> To do: All lines of the material that contain "three" must be copied out.

> Information supplied:
□ □ □
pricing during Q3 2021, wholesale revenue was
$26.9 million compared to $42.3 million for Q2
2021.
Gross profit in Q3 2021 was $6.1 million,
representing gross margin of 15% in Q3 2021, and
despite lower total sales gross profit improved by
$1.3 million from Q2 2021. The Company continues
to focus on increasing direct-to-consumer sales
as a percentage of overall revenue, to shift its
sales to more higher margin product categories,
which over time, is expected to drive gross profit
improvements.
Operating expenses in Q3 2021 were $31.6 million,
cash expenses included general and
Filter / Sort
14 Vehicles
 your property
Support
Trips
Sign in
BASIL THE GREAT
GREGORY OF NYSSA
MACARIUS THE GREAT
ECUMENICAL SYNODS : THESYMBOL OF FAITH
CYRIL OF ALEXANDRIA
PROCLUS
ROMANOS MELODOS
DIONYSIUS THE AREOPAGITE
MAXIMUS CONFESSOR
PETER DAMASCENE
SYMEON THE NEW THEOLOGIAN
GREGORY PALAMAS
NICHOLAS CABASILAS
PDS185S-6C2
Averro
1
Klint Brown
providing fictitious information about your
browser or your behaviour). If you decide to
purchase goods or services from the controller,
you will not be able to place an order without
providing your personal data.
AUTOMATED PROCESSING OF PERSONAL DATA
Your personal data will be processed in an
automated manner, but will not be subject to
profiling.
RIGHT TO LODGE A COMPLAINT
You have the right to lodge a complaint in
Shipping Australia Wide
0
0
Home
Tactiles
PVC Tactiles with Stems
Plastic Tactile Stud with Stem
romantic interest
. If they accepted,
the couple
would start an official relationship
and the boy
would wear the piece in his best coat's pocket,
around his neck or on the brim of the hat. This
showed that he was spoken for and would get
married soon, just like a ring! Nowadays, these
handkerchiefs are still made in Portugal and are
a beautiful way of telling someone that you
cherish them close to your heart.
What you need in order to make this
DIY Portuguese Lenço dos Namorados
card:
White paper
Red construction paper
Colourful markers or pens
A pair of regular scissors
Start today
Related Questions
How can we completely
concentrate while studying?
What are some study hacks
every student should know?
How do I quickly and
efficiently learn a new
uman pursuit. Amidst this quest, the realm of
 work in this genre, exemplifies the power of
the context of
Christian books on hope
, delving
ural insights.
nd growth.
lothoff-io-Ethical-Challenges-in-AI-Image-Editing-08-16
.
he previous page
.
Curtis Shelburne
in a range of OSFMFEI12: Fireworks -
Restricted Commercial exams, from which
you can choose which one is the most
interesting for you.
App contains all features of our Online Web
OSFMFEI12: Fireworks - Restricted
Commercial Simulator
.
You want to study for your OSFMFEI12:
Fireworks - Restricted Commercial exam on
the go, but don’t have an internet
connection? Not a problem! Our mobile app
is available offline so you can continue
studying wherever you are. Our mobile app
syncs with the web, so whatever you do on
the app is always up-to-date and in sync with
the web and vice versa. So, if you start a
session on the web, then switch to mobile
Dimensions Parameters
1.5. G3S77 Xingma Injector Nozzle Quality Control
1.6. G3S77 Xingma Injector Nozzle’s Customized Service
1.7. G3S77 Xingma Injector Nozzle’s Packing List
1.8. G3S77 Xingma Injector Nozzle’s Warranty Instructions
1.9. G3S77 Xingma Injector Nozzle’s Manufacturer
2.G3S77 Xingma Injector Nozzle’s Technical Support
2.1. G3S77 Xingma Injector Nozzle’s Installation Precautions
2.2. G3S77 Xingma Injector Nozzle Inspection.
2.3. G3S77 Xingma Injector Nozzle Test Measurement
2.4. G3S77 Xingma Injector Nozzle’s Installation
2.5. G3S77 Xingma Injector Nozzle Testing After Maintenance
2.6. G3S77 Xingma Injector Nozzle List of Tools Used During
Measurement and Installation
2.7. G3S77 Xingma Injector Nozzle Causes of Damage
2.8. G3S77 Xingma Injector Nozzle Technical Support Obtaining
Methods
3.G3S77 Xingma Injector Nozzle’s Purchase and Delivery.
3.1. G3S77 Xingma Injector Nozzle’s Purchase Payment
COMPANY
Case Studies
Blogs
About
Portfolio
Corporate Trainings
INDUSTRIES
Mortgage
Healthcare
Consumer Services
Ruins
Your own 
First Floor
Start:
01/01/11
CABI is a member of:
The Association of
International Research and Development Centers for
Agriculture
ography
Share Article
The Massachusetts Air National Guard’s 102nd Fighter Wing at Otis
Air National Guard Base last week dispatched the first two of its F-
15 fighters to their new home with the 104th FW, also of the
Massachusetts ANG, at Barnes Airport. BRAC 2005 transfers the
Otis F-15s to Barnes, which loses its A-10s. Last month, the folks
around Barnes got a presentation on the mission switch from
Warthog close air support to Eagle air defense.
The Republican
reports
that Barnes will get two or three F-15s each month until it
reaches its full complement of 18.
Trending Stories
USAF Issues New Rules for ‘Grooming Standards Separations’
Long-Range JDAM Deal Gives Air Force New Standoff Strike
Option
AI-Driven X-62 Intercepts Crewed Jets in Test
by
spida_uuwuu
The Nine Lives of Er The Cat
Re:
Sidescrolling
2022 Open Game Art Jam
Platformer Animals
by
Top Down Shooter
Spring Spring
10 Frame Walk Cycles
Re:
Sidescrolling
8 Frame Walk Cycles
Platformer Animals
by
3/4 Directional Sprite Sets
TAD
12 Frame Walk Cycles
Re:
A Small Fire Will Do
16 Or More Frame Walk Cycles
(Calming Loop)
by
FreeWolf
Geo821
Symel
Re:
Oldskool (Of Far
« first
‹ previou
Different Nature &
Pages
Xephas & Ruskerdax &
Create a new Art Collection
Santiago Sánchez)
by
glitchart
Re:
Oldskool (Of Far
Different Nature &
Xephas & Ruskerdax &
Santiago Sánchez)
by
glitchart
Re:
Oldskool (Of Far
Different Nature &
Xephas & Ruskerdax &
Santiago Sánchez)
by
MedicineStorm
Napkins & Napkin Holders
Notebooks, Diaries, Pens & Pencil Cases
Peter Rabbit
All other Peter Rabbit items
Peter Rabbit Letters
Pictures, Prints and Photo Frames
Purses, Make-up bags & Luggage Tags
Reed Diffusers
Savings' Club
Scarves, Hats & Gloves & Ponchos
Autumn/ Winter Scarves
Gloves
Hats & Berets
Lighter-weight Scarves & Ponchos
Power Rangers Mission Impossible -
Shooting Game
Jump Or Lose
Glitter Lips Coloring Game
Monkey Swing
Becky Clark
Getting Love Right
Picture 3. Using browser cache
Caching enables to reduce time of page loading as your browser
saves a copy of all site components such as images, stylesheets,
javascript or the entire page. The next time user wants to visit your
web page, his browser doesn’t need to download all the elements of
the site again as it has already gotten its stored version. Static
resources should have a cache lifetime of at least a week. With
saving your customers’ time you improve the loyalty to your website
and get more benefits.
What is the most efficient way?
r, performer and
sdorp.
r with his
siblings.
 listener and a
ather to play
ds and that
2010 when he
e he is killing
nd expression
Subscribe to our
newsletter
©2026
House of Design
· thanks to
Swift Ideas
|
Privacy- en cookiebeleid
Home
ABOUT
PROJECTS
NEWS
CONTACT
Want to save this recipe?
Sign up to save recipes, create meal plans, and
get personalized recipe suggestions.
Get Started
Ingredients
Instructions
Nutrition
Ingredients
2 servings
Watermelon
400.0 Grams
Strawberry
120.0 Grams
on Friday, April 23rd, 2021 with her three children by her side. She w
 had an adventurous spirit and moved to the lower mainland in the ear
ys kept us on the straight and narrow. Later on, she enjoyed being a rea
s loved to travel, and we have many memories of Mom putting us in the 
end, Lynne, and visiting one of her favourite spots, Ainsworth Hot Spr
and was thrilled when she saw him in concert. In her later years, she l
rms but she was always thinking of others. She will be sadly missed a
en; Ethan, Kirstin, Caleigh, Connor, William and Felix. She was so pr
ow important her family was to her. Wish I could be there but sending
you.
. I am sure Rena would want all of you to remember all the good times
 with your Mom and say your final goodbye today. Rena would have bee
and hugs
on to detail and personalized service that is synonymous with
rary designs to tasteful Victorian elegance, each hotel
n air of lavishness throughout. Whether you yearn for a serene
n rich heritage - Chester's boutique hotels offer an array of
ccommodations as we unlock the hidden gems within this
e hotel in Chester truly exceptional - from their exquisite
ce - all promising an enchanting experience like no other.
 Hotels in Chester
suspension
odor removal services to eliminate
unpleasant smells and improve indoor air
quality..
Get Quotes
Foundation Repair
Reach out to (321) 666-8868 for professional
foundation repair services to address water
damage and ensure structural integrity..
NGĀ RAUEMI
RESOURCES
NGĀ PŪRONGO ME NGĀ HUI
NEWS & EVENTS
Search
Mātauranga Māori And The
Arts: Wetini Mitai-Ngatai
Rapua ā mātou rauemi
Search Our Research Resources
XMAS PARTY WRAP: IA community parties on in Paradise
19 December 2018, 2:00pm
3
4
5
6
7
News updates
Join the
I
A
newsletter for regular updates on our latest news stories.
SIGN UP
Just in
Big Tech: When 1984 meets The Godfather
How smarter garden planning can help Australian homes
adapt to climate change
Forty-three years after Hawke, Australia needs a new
□ □ □
> Written answer:
that Barnes will get two or three F-15s each month until it
on Friday, April 23rd, 2021 with her three children by her side. She w
Forty-three years after Hawke, Australia needs a new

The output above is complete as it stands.